公主走到那座宮殿後,就砸開那隻栗子。裡面有一臺金色織布機,一位少女坐在織布機旁,正用純金絲線織布。公主喊叫起來:「喂!誰要買一臺漂亮的織布機?一個姑娘正用純金絲線織布嘍,誰想買呀!」
宮殿的女僕朝窗外一看,然後對特克·道格說:「女王陛下,瞧那賣的東西,真是妙極啦!買下來吧,那兩件玩意兒真神,放在您的展覽室裡不是很好嗎?」
公主被叫到宮殿裡面,走上樓去。特克·道格問她:「這些東西要賣多少錢?」
「我不要錢,只想跟陛下您的丈夫單獨在一個房間裡呆一個晚上。」
特克·道格不願意做這個交易,可是她的女僕勸她接受這個條件。於是,特克·道格給胡椒國王喝了麻醉藥酒,把他放在
床上,然後對賣織布機的姑娘說:「現在你可以進去了。」
公主怎麼也弄不醒胡椒國王。她對他唱道;啊,手捏的胡椒國王,你聽著我對你把話講:六個月裡,我細細篩面,六個月裡,我把你捏完,六個月裡,我重又把你拆散,六個月裡,我把你捏得更好看。可是現在啊,特克·道格佔有了你,醒來吧,我的國王,咱們一起逃離!
可是,胡椒國王什麼也沒聽到。就這樣,她唱著,哭著,一直到天亮。
她絕望地離開了宮殿,這時她猛然想起了隱士對她的指點,便連忙敲開了那隻胡桃。胡桃裡面有一隻繡花用的金繃架子和一位正在用純金絲線繡花的姑娘。公主高喊起來:「喂!誰要買繡花用的金繃架子?一位少女正用純金絲線繡花嘍,誰想買呀?」宮殿的女僕朝外看了看,然後叫她進去。
「怎麼賣?」特克·道格問。
「我不要錢,只要跟你丈夫呆在一起一個夜晚。」
可是,這天晚上特克·道格也給胡椒國王喝了麻醉藥酒。結果,公主又白白地哭著唱了一整夜。
這第二天夜裡,宮殿隔壁那所房子裡的囚犯們,被公主的歌聲和哭聲吵得沒閤眼;他們決定,等胡椒國王早晨走出來時,就在裝著鐵欄杆的視窗叫住他,對他說,那個女人的哭聲使他們很同情,也吵得他們一夜沒閤眼。.

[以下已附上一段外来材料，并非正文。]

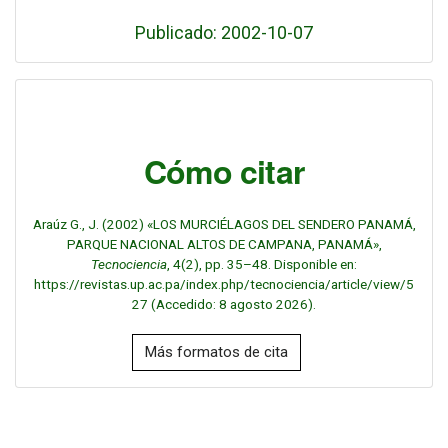
Publicado: 2002-10-07
Cómo citar
Araúz G., J. (2002) «LOS MURCIÉLAGOS DEL SENDERO PANAMÁ,
PARQUE NACIONAL ALTOS DE CAMPANA, PANAMÁ»,
Tecnociencia
, 4(2), pp. 35–48. Disponible en:
https://revistas.up.ac.pa/index.php/tecnociencia/article/view/5
27 (Accedido: 8 agosto 2026).
Más formatos de cita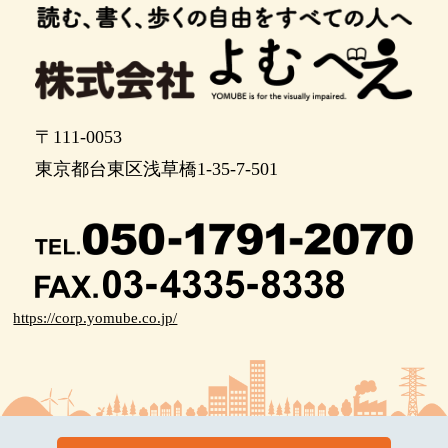
〒111-0053
東京都台東区浅草橋1-35-7-501
https://corp.yomube.co.jp/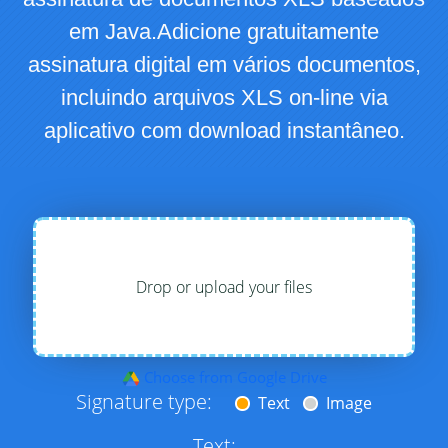
em Java.Adicione gratuitamente
assinatura digital em vários documentos,
incluindo arquivos XLS on-line via
aplicativo com download instantâneo.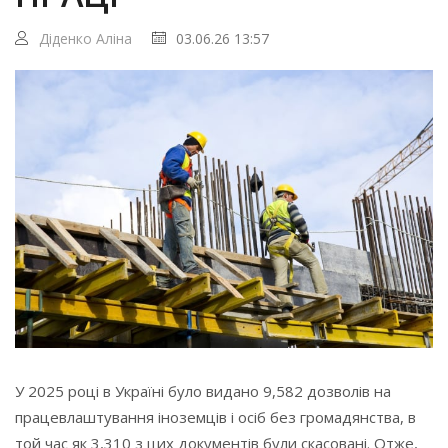
Діденко Аліна
03.06.26 13:57
У 2025 році в Україні було видано 9,582 дозволів на
працевлаштування іноземців і осіб без громадянства, в
той час як 3,310 з цих документів були скасовані. Отже,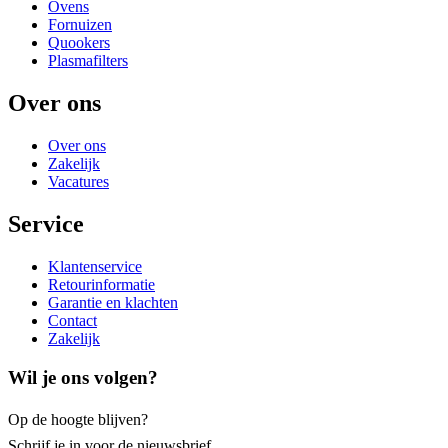
Ovens
Fornuizen
Quookers
Plasmafilters
Over ons
Over ons
Zakelijk
Vacatures
Service
Klantenservice
Retourinformatie
Garantie en klachten
Contact
Zakelijk
Wil je ons volgen?
Op de hoogte blijven?
Schrijf je
in voor de nieuwsbrief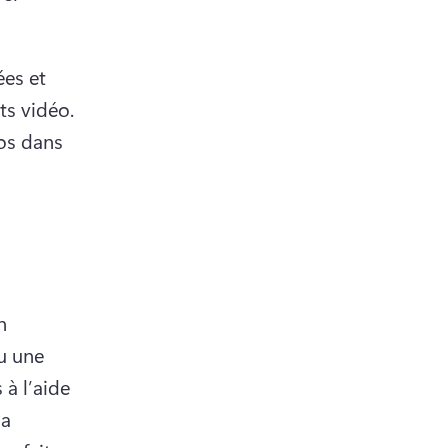
es et 
partagées dans la conversation Copilot pour créer des scripts vidéo. 
os dans 
 
u une 
à l’aide 
a 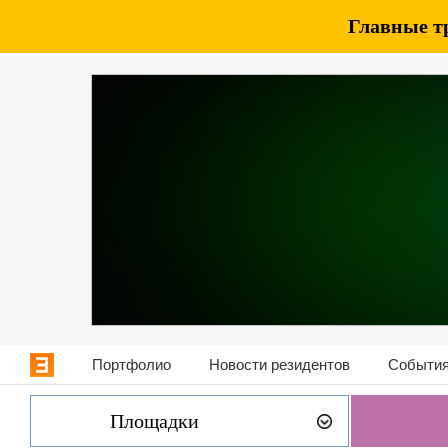
Главные т
Портфолио
Новости резидентов
События
Площадки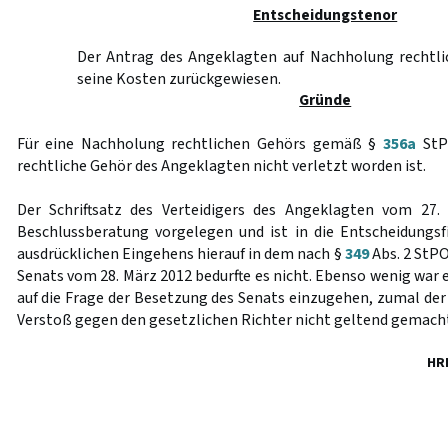
Entscheidungstenor
Der Antrag des Angeklagten auf Nachholung rechtli
seine Kosten zurückgewiesen.
Gründe
Für eine Nachholung rechtlichen Gehörs gemäß §
356a
StPO
rechtliche Gehör des Angeklagten nicht verletzt worden ist.
Der Schriftsatz des Verteidigers des Angeklagten vom 27.
Beschlussberatung vorgelegen und ist in die Entscheidungsf
ausdrücklichen Eingehens hierauf in dem nach §
349
Abs. 2 StP
Senats vom 28. März 2012 bedurfte es nicht. Ebenso wenig war e
auf die Frage der Besetzung des Senats einzugehen, zumal der
Verstoß gegen den gesetzlichen Richter nicht geltend gemacht
HR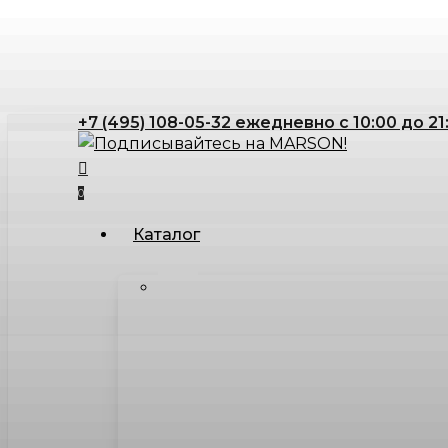
Skip
to
main
content
+7 (495) 108-05-32 ежедневно с 10:00 до 21
search
account
0
Menu
Каталог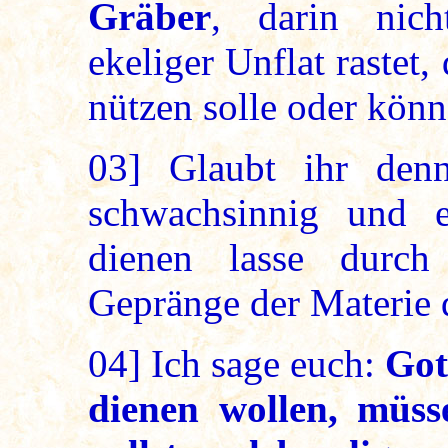
Gräber
, darin nic
ekeliger Unflat rastet
nützen solle oder könn
03]
Glaubt ihr denn
schwachsinnig und e
dienen lasse durch 
Gepränge der Materie 
04]
Ich sage euch:
Got
dienen wollen, müs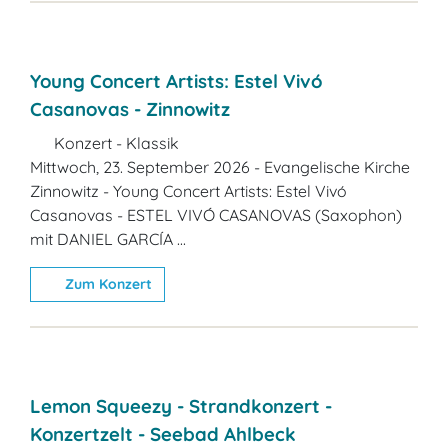
Young Concert Artists: Estel Vivó
Casanovas - Zinnowitz
Konzert - Klassik
Mittwoch, 23. September 2026 - Evangelische Kirche
Zinnowitz - Young Concert Artists: Estel Vivó
Casanovas - ESTEL VIVÓ CASANOVAS (Saxophon)
mit DANIEL GARCÍA ...
Zum Konzert
Lemon Squeezy - Strandkonzert -
Konzertzelt - Seebad Ahlbeck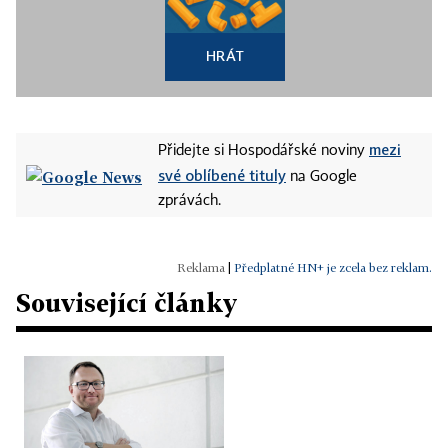
HRÁT
mezi
Přidejte si Hospodářské noviny
své oblíbené tituly
na Google
zprávách.
|
Předplatné HN+ je zcela bez reklam.
Související články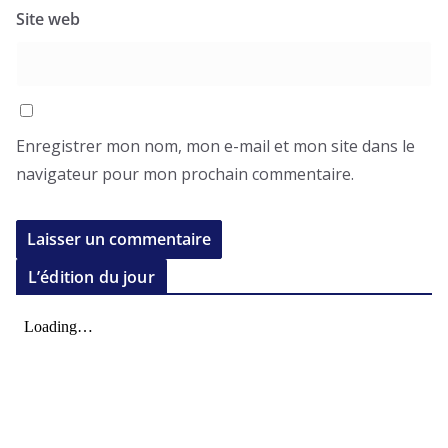
Site web
Enregistrer mon nom, mon e-mail et mon site dans le
navigateur pour mon prochain commentaire.
L’édition du jour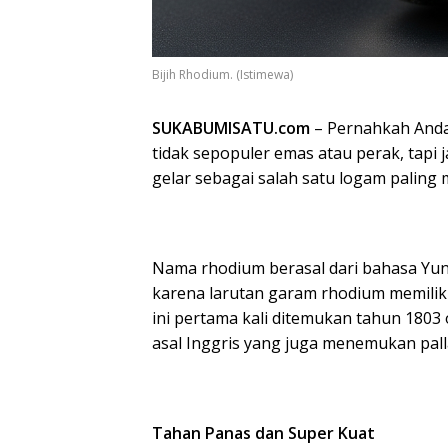
Bijih Rhodium. (Istimewa)
SUKABUMISATU.com
– Pernahkah And
tidak sepopuler emas atau perak, tapi 
gelar sebagai salah satu logam paling 
Nama rhodium berasal dari bahasa Yuna
karena larutan garam rhodium memili
ini pertama kali ditemukan tahun 1803 
asal Inggris yang juga menemukan pall
Tahan Panas dan Super Kuat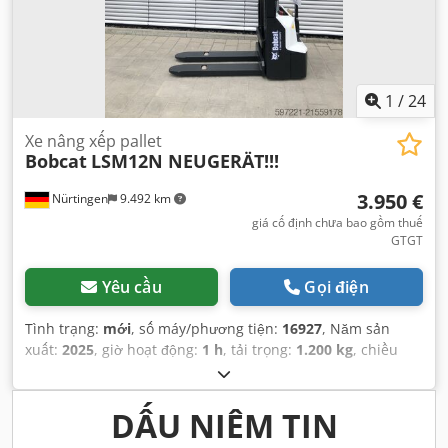
1
/
24
Xe nâng xếp pallet
Bobcat
LSM12N NEUGERÄT!!!
3.950 €
Nürtingen
9.492 km
giá cố định chưa bao gồm thuế
GTGT
Yêu cầu
Gọi điện
Tình trạng:
mới
, số máy/phương tiện:
16927
, Năm sản
xuất:
2025
, giờ hoạt động:
1 h
, tải trọng:
1.200 kg
, chiều
cao nâng:
3.620 mm
, tâm tải trọng:
600 mm
, loại nhiên
liệu:
điện
, loại cột:
Simplex
, chiều cao xây dựng:
2.280
mm
, điện áp ắc quy:
24 V
, chiều dài càng:
1.150 mm
, trọng
DẤU NIÊM TIN
lượng tổng cộng:
576 kg
,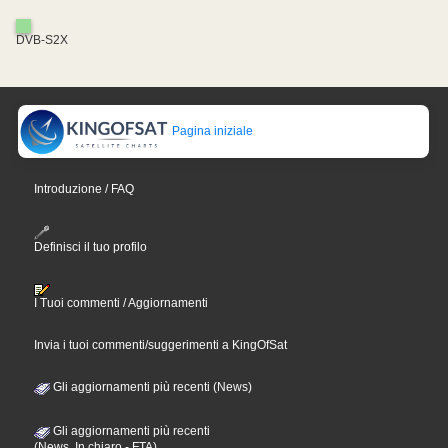
DVB-S2X
Pagina iniziale
Introduzione / FAQ
Definisci il tuo profilo
I Tuoi commenti / Aggiornamenti
Invia i tuoi commenti/suggerimenti a KingOfSat
Gli aggiornamenti più recenti (News)
Gli aggiornamenti più recenti
(News, In chiaro - FTA)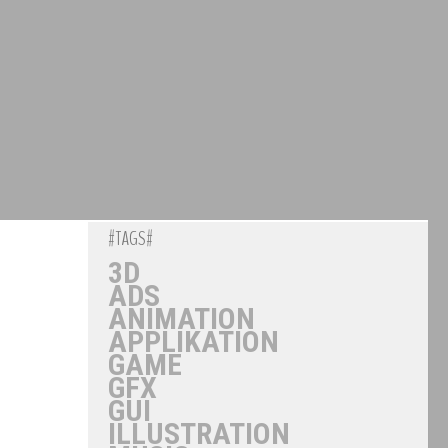
#TAGS#
3D
ADS
ANIMATION
APPLIKATION
GAME
GFX
GUI
ILLUSTRATION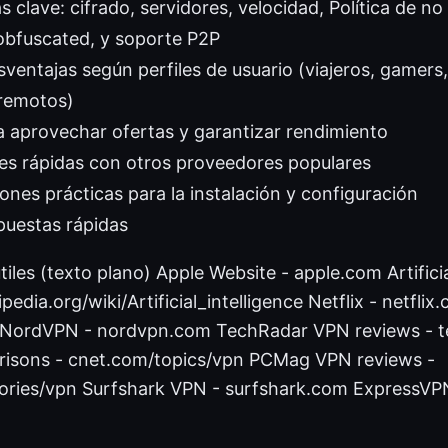
s clave: cifrado, servidores, velocidad, Política de no r
obfuscated, y soporte P2P
sventajas según perfiles de usuario (viajeros, gamers
 remotos)
 aprovechar ofertas y garantizar rendimiento
s rápidas con otros proveedores populares
es prácticas para la instalación y configuración
puestas rápidas
iles (texto plano) Apple Website - apple.com Artificia
ipedia.org/wiki/Artificial_intelligence Netflix - netfl
NordVPN - nordvpn.com TechRadar VPN reviews - t
sons - cnet.com/topics/vpn PCMag VPN reviews -
ries/vpn Surfshark VPN - surfshark.com ExpressVP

胡椒國王從宮殿裡走出來時,囚犯們把手伸出鐵窗欄杆,向他打手勢,喊著說:「您夜裡怎麼睡得那麼熟啊?我們聽到有人大哭,還喊著說:‘胡椒國王,我是你的妻子呀!’我們還聽到她唱著說,是她用雙手把你捏成的;她花了六個月的時間把你捏成,又化了六個月的時間把你捏得更好看。你怎麼會一點兒也聽不到呢?」
胡椒國王心想:準是特克·道格在我的酒裡放了麻醉藥,我才什麼也聽不到。今天晚上,我一點兒酒也不喝!
這時候,可憐的姑娘急得象熱鍋上的螞蟻,因為她手裡只有一隻榛子了。她砸開榛子,裡面有一隻金色的小籃子,還有一位正在用金絲線做衣服的姑娘。公主喊道:「喂!誰要買漂亮的金色小籃子?還有一位少女正用金絲線做衣服吶,誰要買呵?」她被帶到宮殿裡,講定了跟前兩個夜晚同樣的條件。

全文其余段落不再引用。